- Theatrical release poster
- Spanish: El penalti más largo del mundo
- Directed by: Roberto Santiago
- Based on: "El penal más largo del mundo" by Osvaldo Soriano
- Produced by: Gerardo Herrero; Tedy Villalba; Mariela Besuievsky;
- Starring: Fernando Tejero; María Botto; Marta Larralde; Carlos Kaniowsky; Javier Gutiérrez; Enrique Villén; Fernando Cayo; Luis Callejo; Cristina Alcázar; Benito Sagredo;
- Cinematography: Juan A. Castaño
- Edited by: Fernando Pardo
- Music by: Lucio Godoy
- Production companies: Tornasol Films; Ensueño Films;
- Distributed by: Alta Classics
- Release date: 9 March 2005;
- Country: Spain
- Language: Spanish

= The Longest Penalty Shot in the World =

The Longest Penalty Shot in the World (El penalti más largo del mundo), is a 2005 Spanish comedy film directed by Roberto Santiago which stars Fernando Tejero.

== Plot ==
Fernando is a failed football goalkeeper who is finding it hard to find his bread and butter. During the final local league soccer game of the season, goalkeeper Román is injured and useless Fernando steps in to face a last-minute penalty kick. But before it's converted, the unruly crowd spills onto the field preventing the game from continuing, and the referee decrees the penalty must be retaken one week later. With money in the balance and a chance for the team to advance to a more prestigious league, the hitherto unpopular Fernando suddenly finds himself getting kid glove treatment, with team coach Santos even arranging a date with Roman's reluctant girlfriend Cecilia, whom Fernando fancies.

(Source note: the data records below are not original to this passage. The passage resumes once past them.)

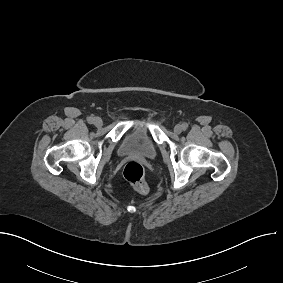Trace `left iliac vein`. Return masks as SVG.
<instances>
[{
    "label": "left iliac vein",
    "mask_w": 283,
    "mask_h": 283,
    "mask_svg": "<svg viewBox=\"0 0 283 283\" xmlns=\"http://www.w3.org/2000/svg\"><path fill=\"white\" fill-rule=\"evenodd\" d=\"M182 130H183V128H182V126L179 125V124L174 127V132H175L176 134H180V133L182 132Z\"/></svg>",
    "instance_id": "4c4485c4"
}]
</instances>
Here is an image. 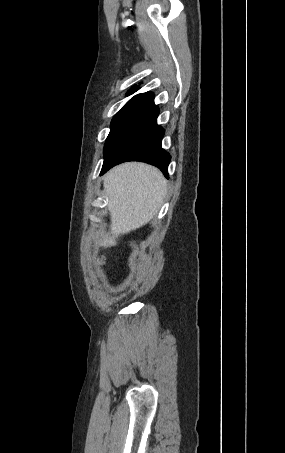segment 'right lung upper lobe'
Wrapping results in <instances>:
<instances>
[{"instance_id":"1","label":"right lung upper lobe","mask_w":285,"mask_h":453,"mask_svg":"<svg viewBox=\"0 0 285 453\" xmlns=\"http://www.w3.org/2000/svg\"><path fill=\"white\" fill-rule=\"evenodd\" d=\"M137 89H138V85L133 86V87L128 91L127 95H130V94L134 93Z\"/></svg>"}]
</instances>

== Production and making ==
The film was produced by Tornasol Films and Ensueño Films, and it had the participation of Canal+ and FORTA. The screenplay is based on the short story "El penal más largo del mundo" by Osvaldo Soriano. The film was produced by Mariela Besuievsky, Gerardo Herrero and Tedy Villalba and it was scored by Lucio Godoy.

== Reception ==
The film was released theatrically in Spain on 9 March 2005. It was well received by the audiences, but the critics gave an average rating to the movie.